### What the exercise asks
Using the data beneath, show every line that includes the word "années".
*** Entries supplied Section Begins ***
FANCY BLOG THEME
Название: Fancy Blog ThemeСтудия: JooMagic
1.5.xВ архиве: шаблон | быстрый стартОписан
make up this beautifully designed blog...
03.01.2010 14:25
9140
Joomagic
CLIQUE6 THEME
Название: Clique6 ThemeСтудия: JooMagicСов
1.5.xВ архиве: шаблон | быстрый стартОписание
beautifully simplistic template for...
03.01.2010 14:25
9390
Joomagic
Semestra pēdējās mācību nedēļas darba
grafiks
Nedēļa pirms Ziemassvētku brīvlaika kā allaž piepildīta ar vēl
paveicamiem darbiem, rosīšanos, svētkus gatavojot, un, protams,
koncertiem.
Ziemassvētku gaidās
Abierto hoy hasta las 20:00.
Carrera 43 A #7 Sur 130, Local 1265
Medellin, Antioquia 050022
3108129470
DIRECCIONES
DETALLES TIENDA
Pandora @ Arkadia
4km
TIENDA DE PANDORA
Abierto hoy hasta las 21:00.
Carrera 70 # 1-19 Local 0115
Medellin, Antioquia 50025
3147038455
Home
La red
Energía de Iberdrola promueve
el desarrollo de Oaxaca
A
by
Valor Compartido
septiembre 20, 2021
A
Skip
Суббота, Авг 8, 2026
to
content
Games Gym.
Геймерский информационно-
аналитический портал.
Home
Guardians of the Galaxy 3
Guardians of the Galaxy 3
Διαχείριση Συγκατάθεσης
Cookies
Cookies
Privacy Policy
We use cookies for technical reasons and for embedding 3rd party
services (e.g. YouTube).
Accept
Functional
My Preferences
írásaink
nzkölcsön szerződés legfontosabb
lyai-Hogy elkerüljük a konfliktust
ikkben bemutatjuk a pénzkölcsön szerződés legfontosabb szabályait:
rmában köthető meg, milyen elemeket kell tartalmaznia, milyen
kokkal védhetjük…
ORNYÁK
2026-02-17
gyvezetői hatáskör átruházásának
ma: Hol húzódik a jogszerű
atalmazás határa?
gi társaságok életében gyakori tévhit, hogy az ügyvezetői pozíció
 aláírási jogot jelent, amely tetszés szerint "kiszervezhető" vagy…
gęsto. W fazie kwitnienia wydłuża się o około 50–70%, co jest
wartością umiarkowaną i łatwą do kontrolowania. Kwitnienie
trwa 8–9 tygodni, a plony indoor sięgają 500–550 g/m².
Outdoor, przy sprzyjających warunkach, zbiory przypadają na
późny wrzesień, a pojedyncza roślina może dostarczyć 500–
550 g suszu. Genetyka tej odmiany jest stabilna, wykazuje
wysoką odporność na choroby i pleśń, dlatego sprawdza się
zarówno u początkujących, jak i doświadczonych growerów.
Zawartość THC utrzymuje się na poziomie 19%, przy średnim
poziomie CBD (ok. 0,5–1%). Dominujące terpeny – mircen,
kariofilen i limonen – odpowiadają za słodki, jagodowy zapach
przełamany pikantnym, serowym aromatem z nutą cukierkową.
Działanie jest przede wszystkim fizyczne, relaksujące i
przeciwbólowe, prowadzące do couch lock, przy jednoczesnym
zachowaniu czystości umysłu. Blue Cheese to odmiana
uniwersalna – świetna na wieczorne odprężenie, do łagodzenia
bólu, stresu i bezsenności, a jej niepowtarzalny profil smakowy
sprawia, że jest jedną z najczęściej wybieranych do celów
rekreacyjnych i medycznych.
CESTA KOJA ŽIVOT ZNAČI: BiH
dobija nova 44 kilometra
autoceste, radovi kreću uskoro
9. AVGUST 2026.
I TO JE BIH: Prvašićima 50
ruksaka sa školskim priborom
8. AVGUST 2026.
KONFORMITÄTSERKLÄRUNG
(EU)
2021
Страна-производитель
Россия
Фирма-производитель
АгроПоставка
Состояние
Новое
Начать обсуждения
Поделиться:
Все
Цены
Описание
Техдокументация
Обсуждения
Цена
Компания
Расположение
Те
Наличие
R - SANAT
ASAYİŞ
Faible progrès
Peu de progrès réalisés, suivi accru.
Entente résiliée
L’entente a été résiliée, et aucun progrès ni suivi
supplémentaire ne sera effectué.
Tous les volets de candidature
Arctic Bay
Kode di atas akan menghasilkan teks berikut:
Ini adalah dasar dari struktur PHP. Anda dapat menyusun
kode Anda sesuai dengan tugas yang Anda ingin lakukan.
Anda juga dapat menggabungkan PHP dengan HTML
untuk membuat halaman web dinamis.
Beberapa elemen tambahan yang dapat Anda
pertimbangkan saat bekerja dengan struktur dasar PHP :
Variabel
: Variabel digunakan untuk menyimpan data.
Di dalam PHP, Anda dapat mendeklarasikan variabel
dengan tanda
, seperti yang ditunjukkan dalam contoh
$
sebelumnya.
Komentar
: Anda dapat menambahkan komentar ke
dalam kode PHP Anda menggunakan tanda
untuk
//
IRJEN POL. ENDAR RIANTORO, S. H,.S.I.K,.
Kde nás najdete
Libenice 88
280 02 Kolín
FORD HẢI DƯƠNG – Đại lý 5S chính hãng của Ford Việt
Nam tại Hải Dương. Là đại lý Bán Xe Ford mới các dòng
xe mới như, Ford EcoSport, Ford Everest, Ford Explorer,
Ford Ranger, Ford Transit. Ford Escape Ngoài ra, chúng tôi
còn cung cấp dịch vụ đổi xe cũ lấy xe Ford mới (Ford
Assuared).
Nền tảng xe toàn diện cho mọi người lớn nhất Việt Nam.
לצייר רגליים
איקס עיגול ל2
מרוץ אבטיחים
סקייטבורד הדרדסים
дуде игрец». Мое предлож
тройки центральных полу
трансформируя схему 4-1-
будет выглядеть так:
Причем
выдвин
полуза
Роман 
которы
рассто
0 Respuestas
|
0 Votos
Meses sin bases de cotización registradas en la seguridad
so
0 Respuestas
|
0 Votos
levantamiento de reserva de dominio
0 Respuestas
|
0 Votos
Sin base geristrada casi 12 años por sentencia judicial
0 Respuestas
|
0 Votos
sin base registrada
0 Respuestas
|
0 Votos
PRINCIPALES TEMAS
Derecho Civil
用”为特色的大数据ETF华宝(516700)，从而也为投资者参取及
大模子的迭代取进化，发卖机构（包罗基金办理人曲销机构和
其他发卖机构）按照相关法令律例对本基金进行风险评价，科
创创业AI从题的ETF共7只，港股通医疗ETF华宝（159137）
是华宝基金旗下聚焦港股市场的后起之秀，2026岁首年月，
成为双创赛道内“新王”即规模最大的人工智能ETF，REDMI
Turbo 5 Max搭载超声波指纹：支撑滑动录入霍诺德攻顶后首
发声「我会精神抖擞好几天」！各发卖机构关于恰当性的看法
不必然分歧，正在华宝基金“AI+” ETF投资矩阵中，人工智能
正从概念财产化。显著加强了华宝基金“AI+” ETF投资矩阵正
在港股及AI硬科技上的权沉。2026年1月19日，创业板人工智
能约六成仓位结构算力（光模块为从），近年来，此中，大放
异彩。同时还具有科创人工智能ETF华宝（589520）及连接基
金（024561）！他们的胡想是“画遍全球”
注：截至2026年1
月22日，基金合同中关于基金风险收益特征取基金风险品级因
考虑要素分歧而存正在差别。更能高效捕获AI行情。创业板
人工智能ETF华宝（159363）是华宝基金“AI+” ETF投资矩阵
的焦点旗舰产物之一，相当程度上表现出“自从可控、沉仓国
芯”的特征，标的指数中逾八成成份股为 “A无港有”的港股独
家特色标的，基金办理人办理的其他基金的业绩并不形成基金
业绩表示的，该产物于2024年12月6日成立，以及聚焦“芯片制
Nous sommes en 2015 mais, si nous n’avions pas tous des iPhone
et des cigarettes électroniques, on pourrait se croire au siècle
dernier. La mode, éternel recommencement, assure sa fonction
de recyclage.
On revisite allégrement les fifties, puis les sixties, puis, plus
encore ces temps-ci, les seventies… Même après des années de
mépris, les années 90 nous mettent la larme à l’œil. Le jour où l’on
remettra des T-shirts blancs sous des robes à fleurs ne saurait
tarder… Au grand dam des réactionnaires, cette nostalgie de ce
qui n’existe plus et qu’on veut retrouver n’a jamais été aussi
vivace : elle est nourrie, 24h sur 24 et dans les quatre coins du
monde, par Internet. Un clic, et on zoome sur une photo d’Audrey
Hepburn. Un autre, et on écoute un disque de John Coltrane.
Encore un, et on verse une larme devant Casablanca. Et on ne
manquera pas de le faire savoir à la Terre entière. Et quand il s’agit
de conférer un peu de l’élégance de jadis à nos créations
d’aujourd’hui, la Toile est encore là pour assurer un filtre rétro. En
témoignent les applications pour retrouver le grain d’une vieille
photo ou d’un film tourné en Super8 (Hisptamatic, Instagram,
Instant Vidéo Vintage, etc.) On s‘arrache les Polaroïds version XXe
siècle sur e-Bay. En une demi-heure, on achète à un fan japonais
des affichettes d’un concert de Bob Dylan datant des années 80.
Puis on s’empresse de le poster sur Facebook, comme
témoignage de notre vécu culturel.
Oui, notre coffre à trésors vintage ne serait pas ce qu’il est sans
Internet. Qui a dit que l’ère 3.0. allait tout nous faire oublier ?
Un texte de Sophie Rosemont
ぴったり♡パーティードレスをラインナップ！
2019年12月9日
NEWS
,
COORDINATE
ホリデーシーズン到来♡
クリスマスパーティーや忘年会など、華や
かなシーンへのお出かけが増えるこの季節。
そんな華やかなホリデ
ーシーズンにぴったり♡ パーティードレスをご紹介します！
*** Entries supplied Section Ends ***
### Answer section
encore ces temps-ci, les seventies… Même après des années de
mépris, les années 90 nous mettent la larme à l’œil. Le jour où l’on
des affichettes d’un concert de Bob Dylan datant des années 80.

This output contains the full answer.